RICHMAND, Virginia (WRIC) – A joint nonprofit organization between the United States and Ukraine that helps at least 2,000 poor and needy Ukrainians is working hard as blasts continue to shake the area as Russia continues to attack Ukraine.
The organization said at least two parents of their clients were killed the first night after the blasts. The leaders said they were doing their best to help these widowed mothers and their children.
Irena Vnglovska lives in Ukraine and is a member of the Mission to Ukraine organization based in Indiana. She described the unimaginable situation in which she and other Ukrainians now find themselves, explaining the moments she had to hide when the sirens sounded.
“People just live in constant stress and alert,” she said.
Vnglowska said she was in Zhytomyr, just ten miles from the city’s military airport.
“I woke up because I heard the bombing. And they bombed our military airport, ”she said.
In Richmond, Virginia, Debbie Butler is another member of the Mission to Ukraine. She said she was in constant contact with Vnglovskaya.
She described the moment when her heart fell into the group with Vnglovskaya.
“Suddenly in the chat they say, I hear sirens, do you hear that? I hear explosions. We have to hide. And she fell silent, ”she said.

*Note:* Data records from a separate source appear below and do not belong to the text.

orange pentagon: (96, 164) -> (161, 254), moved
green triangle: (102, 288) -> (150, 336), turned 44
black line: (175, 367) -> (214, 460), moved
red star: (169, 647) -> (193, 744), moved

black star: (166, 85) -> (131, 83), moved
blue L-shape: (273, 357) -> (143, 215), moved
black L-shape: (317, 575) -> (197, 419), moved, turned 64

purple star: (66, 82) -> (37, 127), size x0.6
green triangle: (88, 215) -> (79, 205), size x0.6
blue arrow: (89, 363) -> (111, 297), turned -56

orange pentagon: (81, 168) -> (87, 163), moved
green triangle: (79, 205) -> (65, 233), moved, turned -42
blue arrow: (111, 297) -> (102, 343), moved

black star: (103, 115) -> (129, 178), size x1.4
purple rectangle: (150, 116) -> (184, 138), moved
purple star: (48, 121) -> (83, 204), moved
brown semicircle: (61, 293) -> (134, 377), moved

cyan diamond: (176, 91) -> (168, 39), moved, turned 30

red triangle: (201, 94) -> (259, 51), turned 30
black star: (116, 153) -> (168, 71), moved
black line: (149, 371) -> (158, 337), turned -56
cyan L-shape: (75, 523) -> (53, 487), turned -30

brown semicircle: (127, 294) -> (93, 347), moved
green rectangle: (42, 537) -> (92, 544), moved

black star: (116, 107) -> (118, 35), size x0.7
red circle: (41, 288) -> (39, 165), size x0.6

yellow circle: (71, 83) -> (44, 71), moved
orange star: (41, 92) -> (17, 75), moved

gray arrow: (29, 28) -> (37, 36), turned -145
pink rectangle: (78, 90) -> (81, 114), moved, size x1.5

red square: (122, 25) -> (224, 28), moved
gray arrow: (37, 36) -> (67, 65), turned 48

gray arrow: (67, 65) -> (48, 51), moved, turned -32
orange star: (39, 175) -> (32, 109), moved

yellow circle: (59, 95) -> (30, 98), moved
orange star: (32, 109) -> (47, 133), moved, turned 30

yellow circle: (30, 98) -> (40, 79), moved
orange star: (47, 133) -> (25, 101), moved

Butler was in Ukraine just a few weeks ago, helping to develop an emergency plan.
“The same things I told them to think about as we did during the hurricane. Really? What if the stores don’t work and you can’t get the money. So we saved some money just in case they needed it. We have supplied or stored products for three months, ”she said.
Vnglovska said that the greatest need of Ukrainians are online consultations. She worries about the incessant attacks that the humanitarian catastrophe is on the border.
“Everyone is afraid. Women are afraid. Kids, kids are so scared. They sat in the shelter for days, hours, days, ”she described.
Now, due to prolonged attacks, it is difficult for Ukrainians to deliver supplies or money. But Butler soon said the organization would know more about how to volunteer abroad.
Butler said the organization has raised $ 150,000 so far, but she said it was a drop in the bucket compared to what they would need if Vnglowska could become a “humanitarian catastrophe.”